(WHAT IS NEEDED): Word for word, copy out the entries below, but not the pictures in them.

Dataset entries:
····················

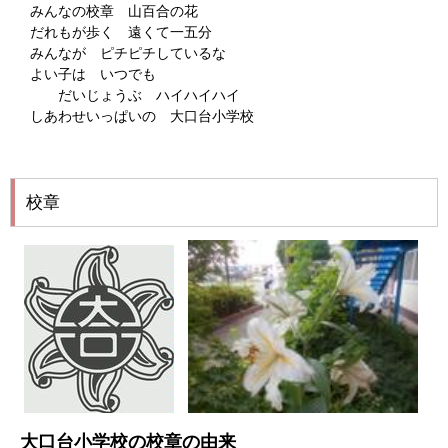
みんなの校章 山百合の花
だれもが歩く 遠くて一五分
みんなが ピチピチしているな
よい子は いつでも
だいじょうぶ ハイハイハイ
しあわせいっぱいの 大口台小学校
校章
大口台小学校の校章の由来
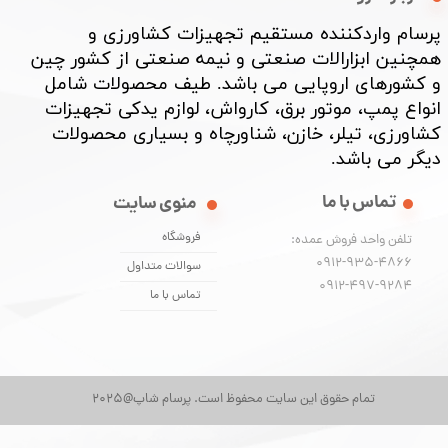
پرسام واردکننده مستقیم تجهیزات کشاورزی و
همچنین ابزارالات صنعتی و نیمه صنعتی از کشور چین
و کشورهای اروپایی می باشد. طیف محصولات شامل
انواع پمپ، موتور برق، کارواش، لوازم یدکی تجهیزات
کشاورزی، تیلر، خازن، شناورچاه و بسیاری محصولات
دیگر می باشد. ​​​​​​​
تماس با ما
منوی سایت
فروشگاه
تلفن واحد فروش عمده:
0912-935-4866
سوالات متداول
​​​​​​​0912-497-9284
تماس با ما
تمام حقوق این سایت محفوظ است. پرسام شاپ@2025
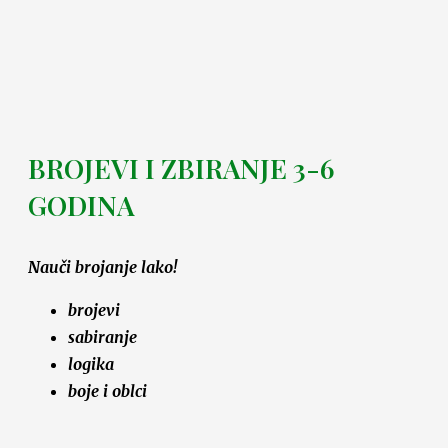
BROJEVI I ZBIRANJE 3-6
GODINA
Nauči brojanje lako!
brojevi
sabiranje
logika
boje i oblci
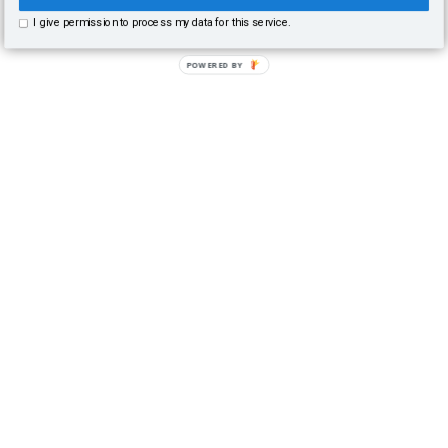
I give permission to process my data for this service.
POWERED BY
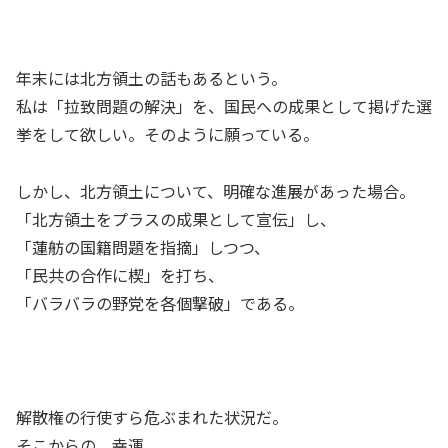
年末には北方領土の話もあるという。
私は「拉致問題の解決」を、国民への成果として掲げた選
挙をして欲しい。そのように願っている。
しかし、北方領土について、明確な進展があった場合。
「北方領土をプラスの成果として宣伝」し、
「蓮舫の国籍問題を指摘」しつつ、
「民共の合作に楔」を打ち、
「バラバラの野党を各個撃破」である。
解散権の行使すら危ぶまれた状況だ。
そこからの、幸運。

····················

(EXERCISE RESPONSE):
みんなの校章 山百合の花
だれもが歩く 遠くて一五分
みんなが ピチピチしているな
よい子は いつでも
だいじょうぶ ハイハイハイ
しあわせいっぱいの 大口台小学校
校章
大口台小学校の校章の由来
پرسام واردکننده مستقیم تجهیزات کشاورزی و
همچنین ابزارالات صنعتی و نیمه صنعتی از کشور چین
و کشورهای اروپایی می باشد. طیف محصولات شامل
انواع پمپ، موتور برق، کارواش، لوازم یدکی تجهیزات
کشاورزی، تیلر، خازن، شناورچاه و بسیاری محصولات
دیگر می باشد. ​​​​​​​
تماس با ما
منوی سایت
فروشگاه
تلفن واحد فروش عمده:
0912-935-4866
سوالات متداول
​​​​​​​0912-497-9284
تماس با ما
تمام حقوق این سایت محفوظ است. پرسام شاپ@2025
BROJEVI I ZBIRANJE 3-6
GODINA
Nauči brojanje lako!
brojevi
sabiranje
logika
boje i oblci
I give permission to process my data for this service.
POWERED BY
年末には北方領土の話もあるという。
私は「拉致問題の解決」を、国民への成果として掲げた選
挙をして欲しい。そのように願っている。
しかし、北方領土について、明確な進展があった場合。
「北方領土をプラスの成果として宣伝」し、
「蓮舫の国籍問題を指摘」しつつ、
「民共の合作に楔」を打ち、
「バラバラの野党を各個撃破」である。
解散権の行使すら危ぶまれた状況だ。
そこからの、幸運。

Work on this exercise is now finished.